(Instructions for the task):
The records must be returned word for word.

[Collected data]
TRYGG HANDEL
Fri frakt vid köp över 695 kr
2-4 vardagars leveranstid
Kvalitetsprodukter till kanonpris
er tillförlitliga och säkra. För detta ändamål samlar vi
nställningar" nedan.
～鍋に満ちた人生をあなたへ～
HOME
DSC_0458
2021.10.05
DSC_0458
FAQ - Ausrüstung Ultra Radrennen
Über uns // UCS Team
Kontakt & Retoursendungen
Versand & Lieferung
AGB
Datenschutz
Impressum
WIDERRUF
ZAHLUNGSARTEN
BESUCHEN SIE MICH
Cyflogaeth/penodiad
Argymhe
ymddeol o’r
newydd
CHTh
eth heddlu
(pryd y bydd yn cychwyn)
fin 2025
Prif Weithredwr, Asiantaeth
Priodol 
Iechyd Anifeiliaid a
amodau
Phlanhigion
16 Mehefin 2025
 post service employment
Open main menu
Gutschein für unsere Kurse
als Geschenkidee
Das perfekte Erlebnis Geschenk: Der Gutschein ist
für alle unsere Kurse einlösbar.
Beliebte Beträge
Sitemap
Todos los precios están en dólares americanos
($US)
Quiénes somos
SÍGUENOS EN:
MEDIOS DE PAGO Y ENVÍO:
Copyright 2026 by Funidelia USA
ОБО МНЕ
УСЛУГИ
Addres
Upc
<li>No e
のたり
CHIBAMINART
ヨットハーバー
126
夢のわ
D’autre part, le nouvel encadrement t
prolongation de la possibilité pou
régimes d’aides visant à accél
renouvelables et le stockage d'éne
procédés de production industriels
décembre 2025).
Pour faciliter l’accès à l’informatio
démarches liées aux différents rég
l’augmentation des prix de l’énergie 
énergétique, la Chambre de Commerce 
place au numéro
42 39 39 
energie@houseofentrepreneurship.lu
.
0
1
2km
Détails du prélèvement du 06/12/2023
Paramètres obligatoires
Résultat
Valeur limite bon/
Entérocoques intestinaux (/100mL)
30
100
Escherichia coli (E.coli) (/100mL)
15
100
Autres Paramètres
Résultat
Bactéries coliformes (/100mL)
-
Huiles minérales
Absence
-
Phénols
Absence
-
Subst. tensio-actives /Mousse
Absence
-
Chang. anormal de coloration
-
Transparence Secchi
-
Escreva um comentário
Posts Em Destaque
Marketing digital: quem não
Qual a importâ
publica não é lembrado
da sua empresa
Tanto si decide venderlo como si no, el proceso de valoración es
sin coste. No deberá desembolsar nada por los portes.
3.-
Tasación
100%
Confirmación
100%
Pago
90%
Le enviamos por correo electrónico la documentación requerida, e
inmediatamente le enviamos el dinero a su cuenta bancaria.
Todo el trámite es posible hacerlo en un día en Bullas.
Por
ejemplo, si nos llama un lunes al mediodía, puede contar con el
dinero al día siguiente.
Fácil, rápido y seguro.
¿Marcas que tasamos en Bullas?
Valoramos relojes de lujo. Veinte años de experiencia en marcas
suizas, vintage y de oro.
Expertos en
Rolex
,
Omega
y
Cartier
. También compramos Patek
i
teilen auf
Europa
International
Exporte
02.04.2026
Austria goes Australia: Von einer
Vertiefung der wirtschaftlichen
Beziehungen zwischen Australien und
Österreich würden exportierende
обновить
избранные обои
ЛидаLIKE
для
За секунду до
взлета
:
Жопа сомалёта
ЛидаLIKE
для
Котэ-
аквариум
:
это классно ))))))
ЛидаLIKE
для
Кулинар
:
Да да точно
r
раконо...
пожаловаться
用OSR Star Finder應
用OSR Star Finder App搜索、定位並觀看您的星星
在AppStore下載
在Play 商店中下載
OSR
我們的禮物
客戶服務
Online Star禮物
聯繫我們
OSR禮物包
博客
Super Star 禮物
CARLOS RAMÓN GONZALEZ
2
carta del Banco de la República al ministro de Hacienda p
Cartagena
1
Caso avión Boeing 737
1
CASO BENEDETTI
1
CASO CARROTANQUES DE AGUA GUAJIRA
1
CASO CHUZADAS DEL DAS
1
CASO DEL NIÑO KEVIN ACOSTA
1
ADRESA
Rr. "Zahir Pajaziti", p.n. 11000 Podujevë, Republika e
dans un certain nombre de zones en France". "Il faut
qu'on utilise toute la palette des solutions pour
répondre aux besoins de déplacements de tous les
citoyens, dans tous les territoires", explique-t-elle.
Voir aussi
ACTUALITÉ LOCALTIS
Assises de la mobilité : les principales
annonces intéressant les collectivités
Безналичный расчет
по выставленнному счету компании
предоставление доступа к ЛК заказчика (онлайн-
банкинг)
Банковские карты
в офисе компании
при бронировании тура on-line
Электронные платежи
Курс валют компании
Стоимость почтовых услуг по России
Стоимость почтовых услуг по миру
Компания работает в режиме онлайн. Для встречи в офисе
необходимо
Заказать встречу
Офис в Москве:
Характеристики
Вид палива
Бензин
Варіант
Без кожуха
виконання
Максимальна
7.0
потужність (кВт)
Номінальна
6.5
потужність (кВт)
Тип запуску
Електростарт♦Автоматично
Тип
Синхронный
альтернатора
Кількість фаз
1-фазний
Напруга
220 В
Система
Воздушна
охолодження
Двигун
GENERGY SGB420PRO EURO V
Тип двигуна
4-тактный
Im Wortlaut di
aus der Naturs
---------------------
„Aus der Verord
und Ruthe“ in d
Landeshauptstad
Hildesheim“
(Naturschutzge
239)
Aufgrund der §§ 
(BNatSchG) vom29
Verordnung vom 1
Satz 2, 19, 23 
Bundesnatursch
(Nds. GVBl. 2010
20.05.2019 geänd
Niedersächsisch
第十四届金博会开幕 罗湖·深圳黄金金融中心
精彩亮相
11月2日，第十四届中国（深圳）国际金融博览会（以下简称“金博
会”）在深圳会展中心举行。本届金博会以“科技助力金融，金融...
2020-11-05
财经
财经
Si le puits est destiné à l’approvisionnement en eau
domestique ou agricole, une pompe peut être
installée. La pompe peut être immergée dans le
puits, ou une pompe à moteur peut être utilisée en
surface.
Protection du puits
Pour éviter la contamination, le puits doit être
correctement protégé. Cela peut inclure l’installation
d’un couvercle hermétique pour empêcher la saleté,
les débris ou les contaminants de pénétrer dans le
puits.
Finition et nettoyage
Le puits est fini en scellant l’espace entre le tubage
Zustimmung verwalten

(Task result):
TRYGG HANDEL
Fri frakt vid köp över 695 kr
2-4 vardagars leveranstid
Kvalitetsprodukter till kanonpris
er tillförlitliga och säkra. För detta ändamål samlar vi
nställningar" nedan.
～鍋に満ちた人生をあなたへ～
HOME
DSC_0458
2021.10.05
DSC_0458
FAQ - Ausrüstung Ultra Radrennen
Über uns // UCS Team
Kontakt & Retoursendungen
Versand & Lieferung
AGB
Datenschutz
Impressum
WIDERRUF
ZAHLUNGSARTEN
BESUCHEN SIE MICH
Cyflogaeth/penodiad
Argymhe
ymddeol o’r
newydd
CHTh
eth heddlu
(pryd y bydd yn cychwyn)
fin 2025
Prif Weithredwr, Asiantaeth
Priodol 
Iechyd Anifeiliaid a
amodau
Phlanhigion
16 Mehefin 2025
 post service employment
Open main menu
Gutschein für unsere Kurse
als Geschenkidee
Das perfekte Erlebnis Geschenk: Der Gutschein ist
für alle unsere Kurse einlösbar.
Beliebte Beträge
Sitemap
Todos los precios están en dólares americanos
($US)
Quiénes somos
SÍGUENOS EN:
MEDIOS DE PAGO Y ENVÍO:
Copyright 2026 by Funidelia USA
ОБО МНЕ
УСЛУГИ
Addres
Upc
<li>No e
のたり
CHIBAMINART
ヨットハーバー
126
夢のわ
D’autre part, le nouvel encadrement t
prolongation de la possibilité pou
régimes d’aides visant à accél
renouvelables et le stockage d'éne
procédés de production industriels
décembre 2025).
Pour faciliter l’accès à l’informatio
démarches liées aux différents rég
l’augmentation des prix de l’énergie 
énergétique, la Chambre de Commerce 
place au numéro
42 39 39 
energie@houseofentrepreneurship.lu
.
0
1
2km
Détails du prélèvement du 06/12/2023
Paramètres obligatoires
Résultat
Valeur limite bon/
Entérocoques intestinaux (/100mL)
30
100
Escherichia coli (E.coli) (/100mL)
15
100
Autres Paramètres
Résultat
Bactéries coliformes (/100mL)
-
Huiles minérales
Absence
-
Phénols
Absence
-
Subst. tensio-actives /Mousse
Absence
-
Chang. anormal de coloration
-
Transparence Secchi
-
Escreva um comentário
Posts Em Destaque
Marketing digital: quem não
Qual a importâ
publica não é lembrado
da sua empresa
Tanto si decide venderlo como si no, el proceso de valoración es
sin coste. No deberá desembolsar nada por los portes.
3.-
Tasación
100%
Confirmación
100%
Pago
90%
Le enviamos por correo electrónico la documentación requerida, e
inmediatamente le enviamos el dinero a su cuenta bancaria.
Todo el trámite es posible hacerlo en un día en Bullas.
Por
ejemplo, si nos llama un lunes al mediodía, puede contar con el
dinero al día siguiente.
Fácil, rápido y seguro.
¿Marcas que tasamos en Bullas?
Valoramos relojes de lujo. Veinte años de experiencia en marcas
suizas, vintage y de oro.
Expertos en
Rolex
,
Omega
y
Cartier
. También compramos Patek
i
teilen auf
Europa
International
Exporte
02.04.2026
Austria goes Australia: Von einer
Vertiefung der wirtschaftlichen
Beziehungen zwischen Australien und
Österreich würden exportierende
обновить
избранные обои
ЛидаLIKE
для
За секунду до
взлета
:
Жопа сомалёта
ЛидаLIKE
для
Котэ-
аквариум
:
это классно ))))))
ЛидаLIKE
для
Кулинар
:
Да да точно
r
раконо...
пожаловаться
用OSR Star Finder應
用OSR Star Finder App搜索、定位並觀看您的星星
在AppStore下載
在Play 商店中下載
OSR
我們的禮物
客戶服務
Online Star禮物
聯繫我們
OSR禮物包
博客
Super Star 禮物
CARLOS RAMÓN GONZALEZ
2
carta del Banco de la República al ministro de Hacienda p
Cartagena
1
Caso avión Boeing 737
1
CASO BENEDETTI
1
CASO CARROTANQUES DE AGUA GUAJIRA
1
CASO CHUZADAS DEL DAS
1
CASO DEL NIÑO KEVIN ACOSTA
1
ADRESA
Rr. "Zahir Pajaziti", p.n. 11000 Podujevë, Republika e
dans un certain nombre de zones en France". "Il faut
qu'on utilise toute la palette des solutions pour
répondre aux besoins de déplacements de tous les
citoyens, dans tous les territoires", explique-t-elle.
Voir aussi
ACTUALITÉ LOCALTIS
Assises de la mobilité : les principales
annonces intéressant les collectivités
Безналичный расчет
по выставленнному счету компании
предоставление доступа к ЛК заказчика (онлайн-
банкинг)
Банковские карты
в офисе компании
при бронировании тура on-line
Электронные платежи
Курс валют компании
Стоимость почтовых услуг по России
Стоимость почтовых услуг по миру
Компания работает в режиме онлайн. Для встречи в офисе
необходимо
Заказать встречу
Офис в Москве:
Характеристики
Вид палива
Бензин
Варіант
Без кожуха
виконання
Максимальна
7.0
потужність (кВт)
Номінальна
6.5
потужність (кВт)
Тип запуску
Електростарт♦Автоматично
Тип
Синхронный
альтернатора
Кількість фаз
1-фазний
Напруга
220 В
Система
Воздушна
охолодження
Двигун
GENERGY SGB420PRO EURO V
Тип двигуна
4-тактный
Im Wortlaut di
aus der Naturs
---------------------
„Aus der Verord
und Ruthe“ in d
Landeshauptstad
Hildesheim“
(Naturschutzge
239)
Aufgrund der §§ 
(BNatSchG) vom29
Verordnung vom 1
Satz 2, 19, 23 
Bundesnatursch
(Nds. GVBl. 2010
20.05.2019 geänd
Niedersächsisch
第十四届金博会开幕 罗湖·深圳黄金金融中心
精彩亮相
11月2日，第十四届中国（深圳）国际金融博览会（以下简称“金博
会”）在深圳会展中心举行。本届金博会以“科技助力金融，金融...
2020-11-05
财经
财经
Si le puits est destiné à l’approvisionnement en eau
domestique ou agricole, une pompe peut être
installée. La pompe peut être immergée dans le
puits, ou une pompe à moteur peut être utilisée en
surface.
Protection du puits
Pour éviter la contamination, le puits doit être
correctement protégé. Cela peut inclure l’installation
d’un couvercle hermétique pour empêcher la saleté,
les débris ou les contaminants de pénétrer dans le
puits.
Finition et nettoyage
Le puits est fini en scellant l’espace entre le tubage
Zustimmung verwalten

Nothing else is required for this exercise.